Il Presepe in Cattedrale, un gesto di preghiera

Parlano Angelo Di Vito e don Gianni Toriggia

Lui si chiama Angelo Domenico Di Vito (per tutti, solo Angelo) e a febbraio compirà 73 anni. Irpino di origine («Vengo da Tufo, in provincia di Avellino»), Angelo è un ex macchinista delle Ferrovie dello Stato in pensione che dal 1980 vive ad Alessandria. Lui e la moglie, sposati da 42 anni, hanno un figlio, medico a Novi Ligure. Ma non è tutto: Angelo è “inventore” (e realizzatore) del presepe che sarà aperto giovedì 7 alle 18 nella nostra Cattedrale, poco prima della Celebrazione prefestiva. Per essere pronto il giorno dopo, l’8 dicembre, Festa dell’Immacolata, così come vuole la tradizione.

«Sono 41 anni che lo faccio» ci racconta, visibilmente emozionato, davanti alla sua “creatura”: un presepe di stile napoletano, dove anche le oltre 2.000 tegole dei tetti delle case sono state realizzate dalla paziente abilità di Angelo. Una passione, la sua, nata da una “mancanza”: «Da bambino sognavo di avere un presepe, ma mio padre, che lavorava nelle miniere di zolfo e curava anche dei terreni, non aveva tempo di costruirmelo. E allora, siccome è mancato a me, ho cominciato a farlo per mio figlio». Da lì, Angelo continua a coltivare questo suo passatempo, fino a diventare un vero e proprio “cultore della materia”, richiesto e conteso da tutti: «È successo che 13 anni fa mi hanno fatto conoscere don Gianni (Toriggia, parroco della Cattedrale, ndr), che mi ha detto: “Devi fare il presepe in Duomo”» racconta Angelo. E continua: «Io allora lo facevo alla chiesa del Carmine, e sono venuto qui partendo da zero. Questo è il risultato…» conclude, mostrandoci in anteprima il suo presepe, che colpisce per la maestria nella costruzione e il “calore” di chi lo ha realizzato, un pezzo alla volta.

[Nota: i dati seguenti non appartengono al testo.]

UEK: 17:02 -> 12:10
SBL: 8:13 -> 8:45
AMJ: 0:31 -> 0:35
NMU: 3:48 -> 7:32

Gli fa eco don Gianni Toriggia (nel tondo): «Devo ringraziare Angelo perché il presepe è un dono alla Cattedrale. E poi fa meditare: intorno c’è la vita di oggi, e al centro la Natività. Quasi a dire che questo mistero grande dell’Incarnazione io devo viverlo ogni giorno nella quotidianità della mia vita». È un presepe senza “animazioni”: «Per me è una figura istantanea, è un istante… uno deve immaginarlo come una fotografia, non ha senso che si muova» ci spiega ancora Angelo, che ci invita a guardare meglio dentro le abitazioni che circondano la capanna in cui nascerà Gesù. Dalle piccole finestre si scorgono un tavolo con i fiori, il salotto, la camera da letto… addirittura una cucina con i mestoli appesi e i pentolini sul fuoco. «Ci sono anche delle luci all’interno, che si accendono e spengono per rendere l’effetto notte-giorno, alba-aurora…».

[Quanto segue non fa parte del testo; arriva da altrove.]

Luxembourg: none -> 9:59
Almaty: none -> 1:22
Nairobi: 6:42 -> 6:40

Un lavoro certosino, che porta dentro anche un significato: «Nella rappresentazione del presepe c’è il buono e c’è il cattivo. Il “buono” è Gesù che nasce, sono coloro che se ne accorgono; il “cattivo” è l’oste con il mangiare, o il tavolo con i giocatori di carte. Sono personaggi disinteressati al grande evento che sta per accadere… rappresentano l’attaccamento al superfluo» commenta Angelo, che ringrazia anche Romolo e Maura della Cattedrale per l’aiuto che gli hanno dato nella fase di allestimento.

Chiediamo infine un pensiero personale sul Natale: «Per me il Natale, oltre alla Festività della Chiesa, è la famiglia. Mi riporta alle mie origini: a casa mia eravamo in 10-12 persone, ci si ritrovava e si stava insieme tre giorni. Vigilia, Natale e Santo Stefano: era il momento per tenere insieme tutta la famiglia» conclude Angelo. «Per me fare il presepe è ricreare quell’ambiente degli affetti che è sempre più difficile mantenere». L’invito è rivolto a tutti: entrare in Cattedrale per visitare il presepe. È un gesto di preghiera, non è solo folclore o tradizione.